Replicating HIVE Metadata from On-premise to Amazon S3

You must create a new data replication policy to replicate Hive metadata from On-premise to Amazon S3.

Before you create a new replication policy, you must register Amazon S3 cloud account with the Replication Manager service.

  1. Management Console > Replication Manager > Policies and click Add Policy.
  2. Select HIVE as the service in the Create Replication Policy page.
  3. Enter the Hive replication Policy Name and Description. Click Next.
  4. Select Source Cluster from the drop-down.
  5. Enter the value for Source Databases and Tables.

    You can click icon to include additional databases and tables.

  6. Enter the value for Source User.
    This user will have the necessary permissions to replicate data.
  7. Click Next.
    The Destination Data Lake page appears.
  8. Select the Destination Data Lake cluster from the drop-down.

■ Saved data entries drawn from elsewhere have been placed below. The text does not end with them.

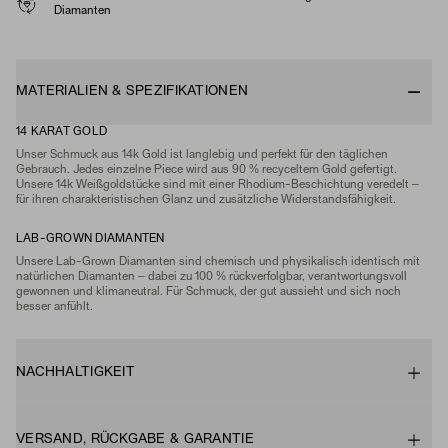
Diamanten
MATERIALIEN & SPEZIFIKATIONEN
14 KARAT GOLD
Unser Schmuck aus 14k Gold ist langlebig und perfekt für den täglichen
Gebrauch. Jedes einzelne Piece wird aus 90 % recyceltem Gold gefertigt.
Unsere 14k Weißgoldstücke sind mit einer Rhodium-Beschichtung veredelt –
für ihren charakteristischen Glanz und zusätzliche Widerstandsfähigkeit.
LAB-GROWN DIAMANTEN
Unsere Lab-Grown Diamanten sind chemisch und physikalisch identisch mit
natürlichen Diamanten – dabei zu 100 % rückverfolgbar, verantwortungsvoll
gewonnen und klimaneutral. Für Schmuck, der gut aussieht und sich noch
besser anfühlt.
NACHHALTIGKEIT
VERSAND, RÜCKGABE & GARANTIE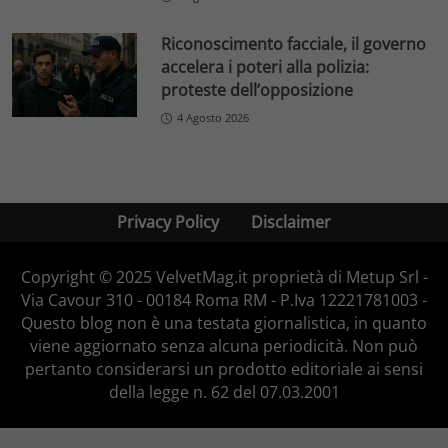
Riconoscimento facciale, il governo
accelera i poteri alla polizia:
proteste dell’opposizione
4 Agosto 2026
Privacy Policy
Disclaimer
Copyright © 2025 VelvetMag.it proprietà di Metup Srl -
Via Cavour 310 - 00184 Roma RM - P.Iva 12221781003 -
Questo blog non è una testata giornalistica, in quanto
viene aggiornato senza alcuna periodicità. Non può
pertanto considerarsi un prodotto editoriale ai sensi
della legge n. 62 del 07.03.2001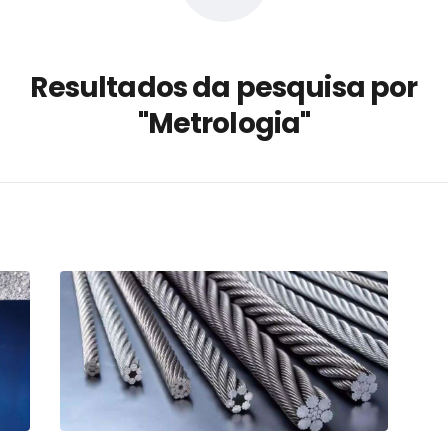
a não está no modelo de IA
dor B2B e a venda complexa
Resultados da pesquisa por
 massa dos fios, cabos e
"Metrologia"
as com tipologia de giro para as
 ou apenas reage aos problemas?
unda a frio in situ com emulsão
e má-fé para tentar criar uma
NBR ISO
ome metabólica
 no ânus
ma de ovário
me da fadiga crônica
s cabelos ou calvície
para o resultado positivo
ção em estruturas hidráulicas de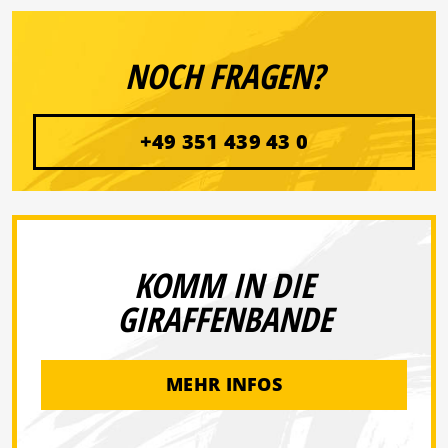
NOCH FRAGEN?
+49 351 439 43 0
KOMM IN DIE
GIRAFFENBANDE
MEHR INFOS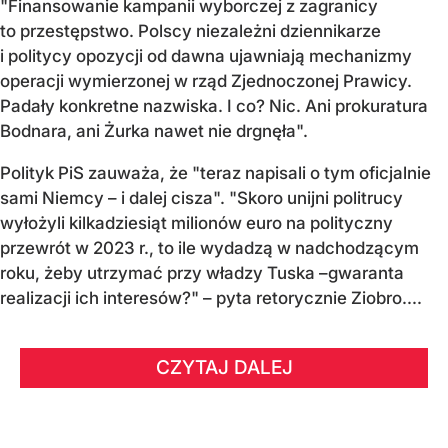
"Finansowanie kampanii wyborczej z zagranicy
to przestępstwo. Polscy niezależni dziennikarze
i politycy opozycji od dawna ujawniają mechanizmy
operacji wymierzonej w rząd Zjednoczonej Prawicy.
Padały konkretne nazwiska. I co? Nic. Ani prokuratura
Bodnara, ani Żurka nawet nie drgnęła".
Polityk PiS zauważa, że "teraz napisali o tym oficjalnie
sami Niemcy – i dalej cisza". "Skoro unijni politrucy
wyłożyli kilkadziesiąt milionów euro na polityczny
przewrót w 2023 r., to ile wydadzą w nadchodzącym
roku, żeby utrzymać przy władzy Tuska –gwaranta
realizacji ich interesów?" – pyta retorycznie Ziobro....
CZYTAJ DALEJ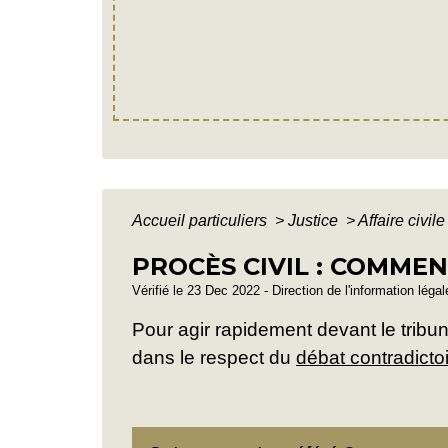
Accueil particuliers
>
Justice
>
Affaire civil
PROCÈS CIVIL : COMME
Vérifié le 23 Dec 2022 - Direction de l'information léga
Pour agir rapidement devant le tribuna
dans le respect du
débat contradicto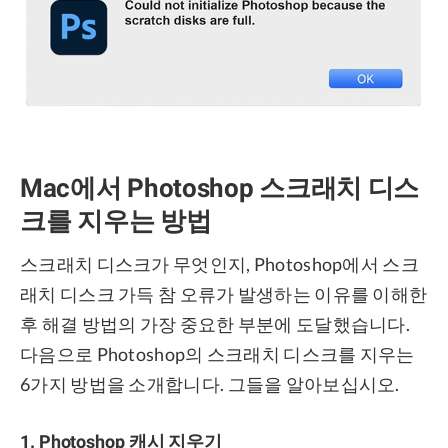
Mac에서 Photoshop 스크래치 디스
크를 지우는 방법
스크래치 디스크가 무엇인지, Photoshop에서 스크
래치 디스크 가득 참 오류가 발생하는 이유를 이해한
후 해결 방법의 가장 중요한 부분에 도달했습니다.
다음으로 Photoshop의 스크래치 디스크를 지우는
6가지 방법을 소개합니다. 그들을 알아보십시오.
1. Photoshop 캐시 지우기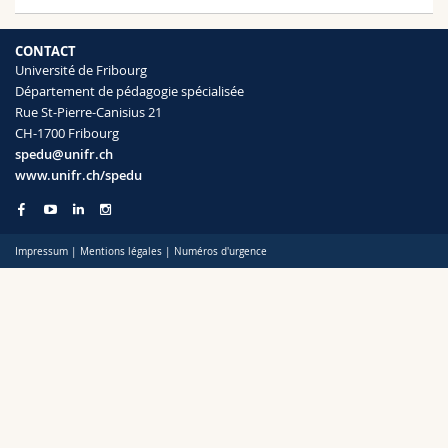
Sciences et médecine
Collaborateurs
Webmail
CONTACT
Interfacultaire
Doctorants
Programme des cours
Université de Fribourg
Département de pédagogie spécialisée
Rue St-Pierre-Canisius 21
MyUnifr
CH-1700 Fribourg
spedu@unifr.ch
www.unifr.ch/spedu
Impressum
|
Mentions légales
|
Numéros d'urgence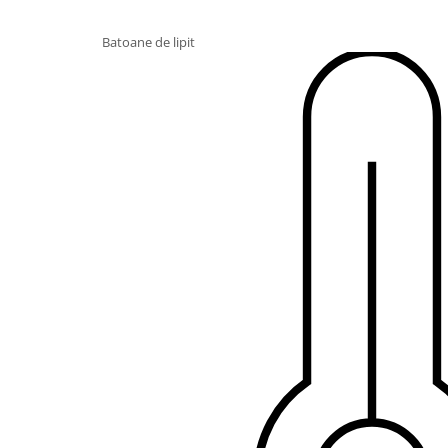
Batoane de lipit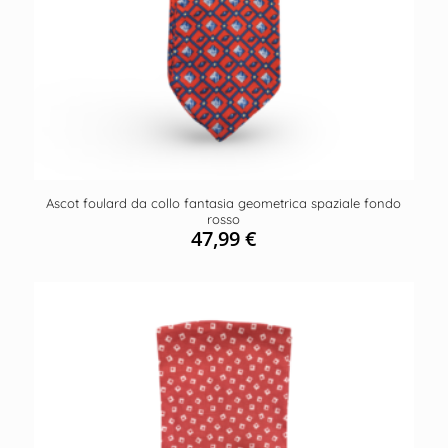
Ascot foulard da collo fantasia geometrica spaziale fondo
rosso
47,99
€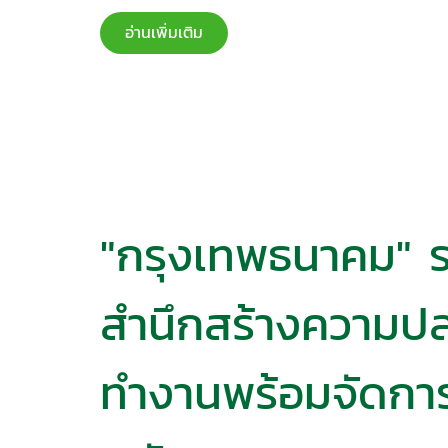
อ่านเพิ่มเติม
"กรุงเทพธนาคม"​ ร
สำนึกสร้างความป
ทำงาน​พร้อมจัดการเ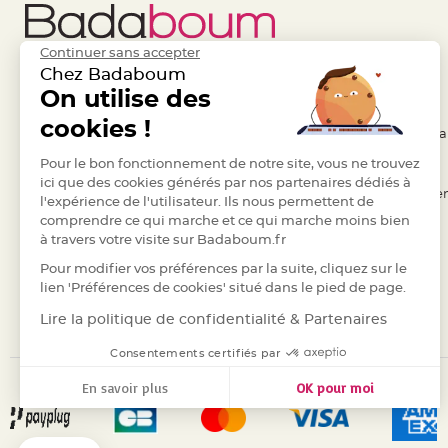
Deco
Paillette
Continuer sans accepter
et
Chez Badaboum
Strass
Liens Utiles
On utilise des
Legal
Déco
cookies !
- Questions / Réponses
- Conditions Généra
Plume
Mariage
- Nous contacter
Pour le bon fonctionnement de notre site, vous ne trouvez
- RGPD
ici que des cookies générés par nos partenaires dédiés à
Fleurs
- Suivre une commande
- Règles de confiden
l'expérience de l'utilisateur. Ils nous permettent de
décoratives
comprendre ce qui marche et ce qui marche moins bien
- Retourner un article
- Cookies
Mariage
à travers votre visite sur Badaboum.fr
- Paiement Sécurisé
- Plan du site
Marque
Pour modifier vos préférences par la suite, cliquez sur le
place
- Paiement en Plusieurs fois
lien 'Préférences de cookies' situé dans le pied de page.
et
- Marques
Lire la politique de confidentialité & Partenaires
porte
Consentements certifiés par
nom
Menu,
En savoir plus
OK pour moi
Carte
Axeptio consent
Plateforme de Gestion du Consentement : Personnalisez vos
d'Invitation
Notre plateforme vous permet d'adapter et de gérer vos para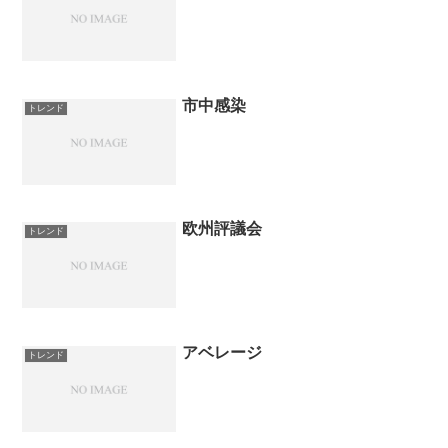
市中感染
トレンド
欧州評議会
トレンド
アベレージ
トレンド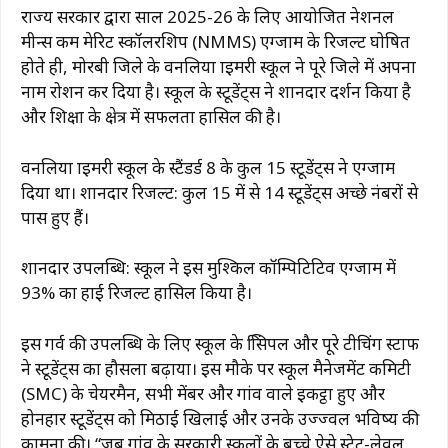
राज्य सरकार द्वारा साल 2025-26 के लिए आयोजित नेशनल
मीन्स कम मेरिट स्कॉलरशिप (NMMS) एग्जाम के रिजल्ट घोषित
होते ही, मोरबी जिले के वनलिया प्राइमरी स्कूल ने पूरे जिले में अपना
नाम रोशन कर दिया है। स्कूल के स्टूडेंट्स ने शानदार प्रदर्शन किया है
और शिक्षा के क्षेत्र में सफलता हासिल की है।
वनलिया प्राइमरी स्कूल के स्टैंडर्ड 8 के कुल 15 स्टूडेंट्स ने एग्जाम
दिया था। शानदार रिजल्ट: कुल 15 में से 14 स्टूडेंट्स अच्छे नंबरों से
पास हुए हैं।
शानदार उपलब्धि: स्कूल ने इस मुश्किल कॉम्पिटिटिव एग्जाम में
93% का हाई रिजल्ट हासिल किया है।
इस गर्व की उपलब्धि के लिए स्कूल के प्रिंसिपल और पूरे टीचिंग स्टाफ
ने स्टूडेंट्स का हौसला बढ़ाया। इस मौके पर स्कूल मैनेजमेंट कमिटी
(SMC) के चेयरमैन, सभी मेंबर और गांव वाले इकट्ठा हुए और
होनहार स्टूडेंट्स को मिठाई खिलाई और उनके उज्ज्वल भविष्य की
कामना की। “जब गांव के सरकारी स्कूलों के बच्चे ऐसे स्टेट-लेवल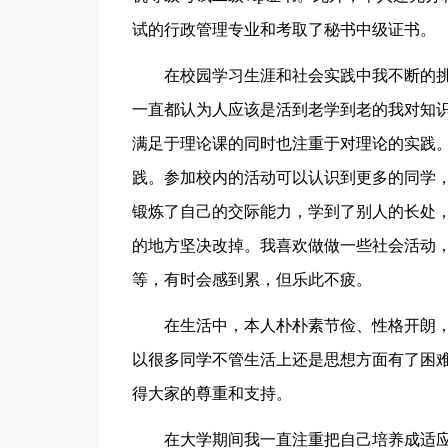
试的行政管理专业和考取了秘书中级证书。
在校园学习生涯和社会实践中我不断的
一直都认为人应该是活到老学到老的我对知
满足于理论课的同时也注重于对理论的实践
践。参加校内的活动可以认识到更多的同学
锻炼了自己的交际能力，学到了别人的长处
的地方坚决改掉。我喜欢做做一些社会活动
等，有时会感到累，但乐此不疲。
在生活中，本人朴朴素节俭、性格开朗
以很多同学不管生活上还是思想方面有了困
得大家的尊重和支持。
在大学期间我一直注重把自己培养成适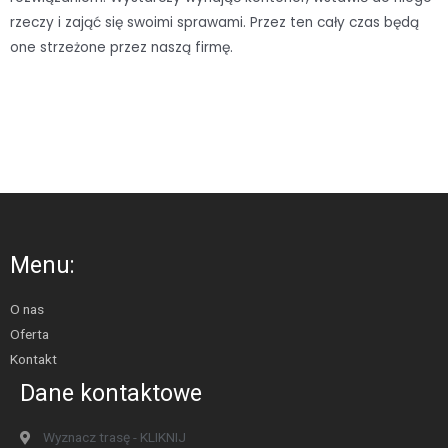
rzeczy i zająć się swoimi sprawami. Przez ten cały czas będą
one strzeżone przez naszą firmę.
Menu:
O nas
Oferta
Kontakt
Dane kontaktowe
Wyznacz trasę - KLIKNIJ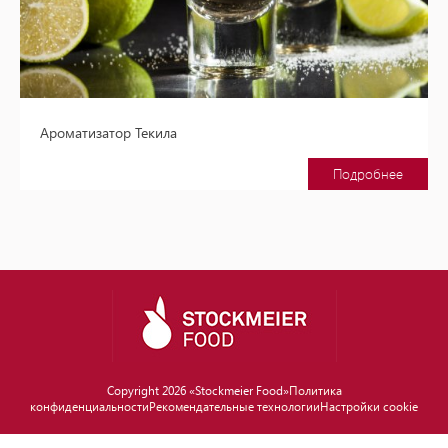
Ароматизатор Текила
Подробнее
Copyright 2026 «Stockmeier Food»
Политика
конфиденциальности
Рекомендательные технологии
Настройки cookie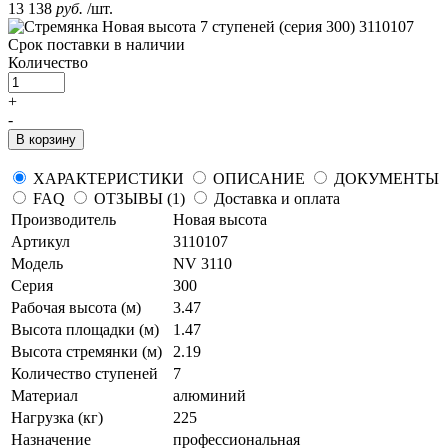
13 138
руб.
/шт.
Срок поставки
в наличии
Количество
+
-
В корзину
ХАРАКТЕРИСТИКИ
ОПИСАНИЕ
ДОКУМЕНТЫ
FAQ
ОТЗЫВЫ (1)
Доставка и оплата
Производитель
Новая высота
Артикул
3110107
Модель
NV 3110
Серия
300
Рабочая высота (м)
3.47
Высота площадки (м)
1.47
Высота стремянки (м)
2.19
Количество ступеней
7
Материал
алюминий
Нагрузка (кг)
225
Назначение
профессиональная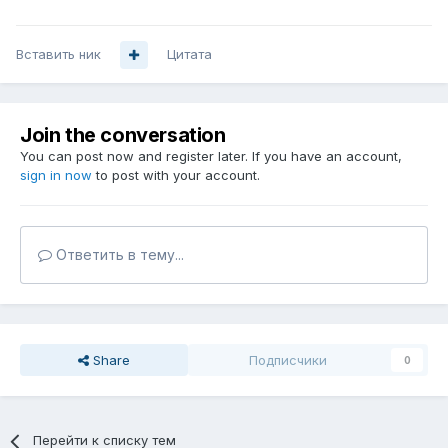
Вставить ник
Цитата
Join the conversation
You can post now and register later. If you have an account,
sign in now
to post with your account.
Ответить в тему...
Share
Подписчики
0
Перейти к списку тем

    The Warehouse Path and The Hive External Table Base Directory path are listed. For example: S3://bucket_name/path

  9. Select Cloud Credential from the drop-down.
  10. Enter the Username.
  11. Click Validate Policy.
    The Replication Manager verifies the data with a status Validate Policy Source and Destination information.
  12. Click Next to proceed to Schedule the replication policy.
    The replication policy schedule page provides a couple of options:
    • Run Now (Default) - The replication policy is immediately submitted and processed.
    • Schedule Run - The replication policy can be scheduled to run at specified time interval.
  13. Click Next.
    The Additional Settings page appears. On this page you can enter values for:
    • YARN Queue Name
    • Maximum Maps Slots
    • Maximum Bandwidth
  14. Click Create.
    Once the newly created replication policy is successful, view the newly created replication job status from the Policies page. Verify that the job starts and runs as expected.